## WHAT IS EXPECTED
Your task is to show every line in the listing below that includes "июня".

•••

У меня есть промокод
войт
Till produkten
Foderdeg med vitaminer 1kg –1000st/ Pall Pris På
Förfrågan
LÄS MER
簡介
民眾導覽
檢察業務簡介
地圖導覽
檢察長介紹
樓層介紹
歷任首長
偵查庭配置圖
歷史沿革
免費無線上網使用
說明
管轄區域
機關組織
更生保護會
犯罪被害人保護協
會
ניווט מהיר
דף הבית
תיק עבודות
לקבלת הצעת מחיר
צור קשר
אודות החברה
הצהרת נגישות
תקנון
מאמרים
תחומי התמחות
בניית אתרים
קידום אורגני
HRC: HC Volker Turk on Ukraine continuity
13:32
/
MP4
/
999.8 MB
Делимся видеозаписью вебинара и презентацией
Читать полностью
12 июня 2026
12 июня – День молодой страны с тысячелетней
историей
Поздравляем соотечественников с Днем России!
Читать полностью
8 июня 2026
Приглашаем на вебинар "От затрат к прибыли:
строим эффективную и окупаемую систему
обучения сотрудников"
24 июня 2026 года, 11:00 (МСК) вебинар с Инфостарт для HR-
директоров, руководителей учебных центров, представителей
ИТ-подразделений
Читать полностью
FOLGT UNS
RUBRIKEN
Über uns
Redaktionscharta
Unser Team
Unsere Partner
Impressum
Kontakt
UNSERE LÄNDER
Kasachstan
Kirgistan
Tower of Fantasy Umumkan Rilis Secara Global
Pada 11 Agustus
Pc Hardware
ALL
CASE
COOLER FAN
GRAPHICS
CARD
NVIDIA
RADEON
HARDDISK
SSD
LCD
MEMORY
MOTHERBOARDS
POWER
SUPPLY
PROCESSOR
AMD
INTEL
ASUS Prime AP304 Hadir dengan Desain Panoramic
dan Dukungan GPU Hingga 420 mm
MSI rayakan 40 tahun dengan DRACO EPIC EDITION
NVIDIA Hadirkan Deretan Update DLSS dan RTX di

•••

## RESPONSE
12 июня 2026
12 июня – День молодой страны с тысячелетней
8 июня 2026
24 июня 2026 года, 11:00 (МСК) вебинар с Инфостарт для HR-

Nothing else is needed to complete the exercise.